Hong Kong’s future: Business fears grow
China announced Thursday that it plans to introduce a law in Hong Kong that is expected to ban sedition, secession and subversion against Beijing. It will also enable Chinese national security agencies to operate in the city.
“Hong Kong today stands as a model of free trade, strong governance, free flow of information and efficiency,” said Robert Grieves, chairman of the American Chamber of Commerce in Hong Kong, in a statement. “No one wins if the foundation for Hong Kong’s role as a prime international business and financial center is eroded.”
A traditionally stable place to operate
Even so, Hong Kong’s status as a global business destination never quite felt secure after the protests broke out.
“The road to Hell is often paved with good intentions,” Li said in August. “We need to be mindful of unintended consequences.”
The United States imported nearly $17 billion in goods and services from Hong Kong in 2018, while exporting $50 billion.
But those numbers don’t tell the whole story of the US-Hong Kong relationship, and the special status offers the city much more than trade privileges.
“[It’s] a bit misleading … because the US counts trade that passes through Hong Kong to China as trade with China,” said William Reinsch, the Scholl Chair in International Business at the Center for Strategic and International Studies in Washington. “Regardless, I think the real issue is less the actual amount of trade than the signal a change in status would send about the unreliability of doing business with Hong Kong.”
A serious development
More than 1,300 US companies alone operate in the city, according to analysts at Citi, who added that the threat of revoking Hong Kong’s special status with the United States “could weigh on business confidence.”
“It remains to be seen if the US would revoke the act immediately,” they wrote in a research note on Friday. “Our economists have argued special status of [Hong Kong] is likely to stay in the near term, as both US and China have significant interests in maintaining the status quo.”
Secretary of State Mike Pompeo said Friday that Beijing’s plan would be “a death knell” for the autonomy Hong Kong was promised. And if it went ahead, it would affect Washington’s assessment of the status of the territory.
“The United States strongly urges Beijing to reconsider its disastrous proposal, abide by its international obligations, and respect Hong Kong’s high degree of autonomy, democratic institutions, and civil liberties, which are key to preserving its special status under US law,” he said.
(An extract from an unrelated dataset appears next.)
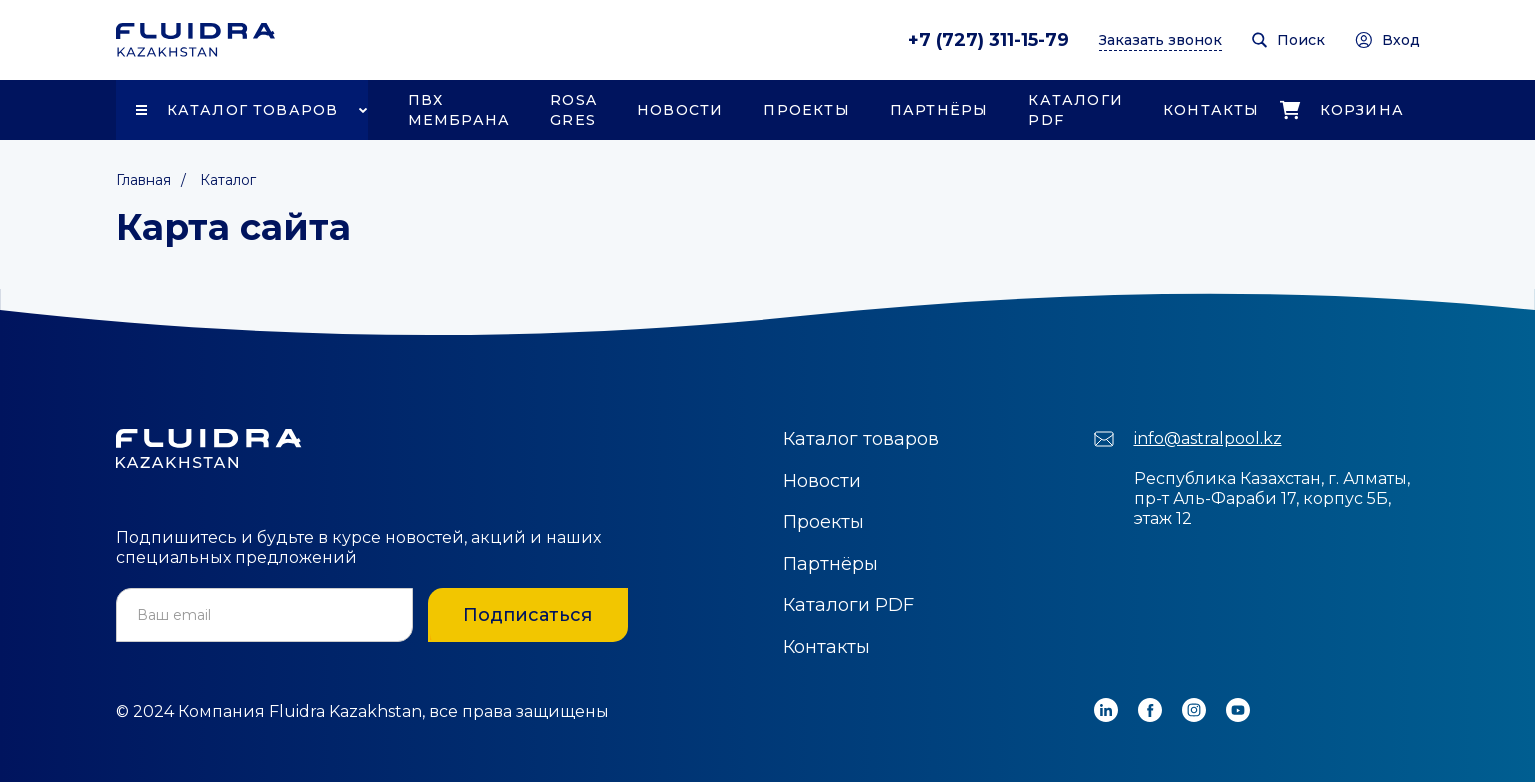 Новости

“This authoritarian national security plan will most certainly bring into question [Hong Kong’s] status as a global banking center,” wrote Stephen Innes, chief global markets strategist at AxiCorp, in a research note Friday. “I think this is quite serious.”
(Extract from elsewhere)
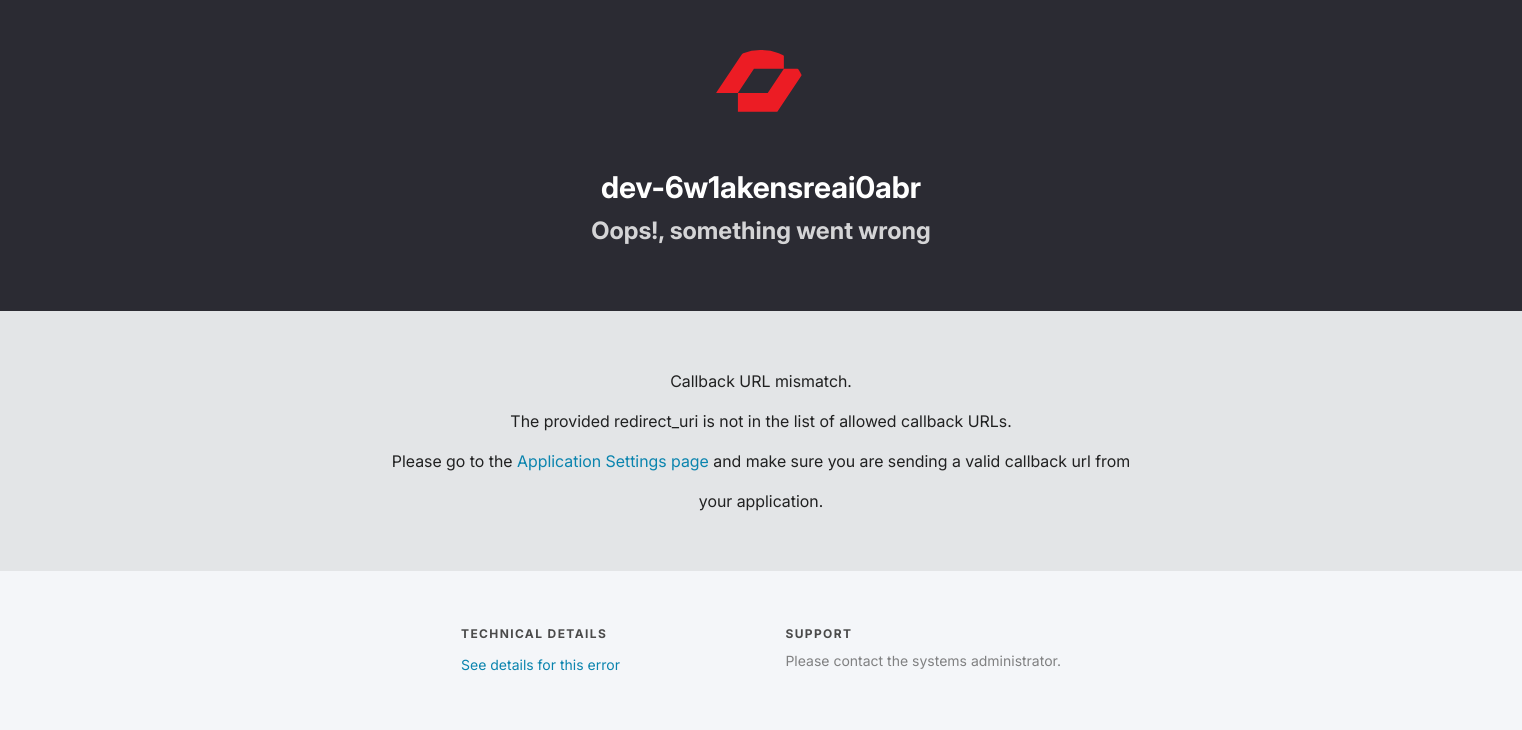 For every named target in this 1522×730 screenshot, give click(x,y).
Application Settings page (613, 461)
Companies that do business in Hong Kong are also concerned about what Beijing’s national security law could mean for people who work in the city, and whether it could have a chilling effect on the ability to attract foreign workers.
“A Beijing inspired national security law leaves open an interpretation of how such an act will be enforced,” said Tara Joseph, president of the American Chamber of Commerce in Hong Kong, in a statement.
The business lobby group added that the “enactment of a vaguely defined national security law will make it harder to recruit and retain top tier talent.”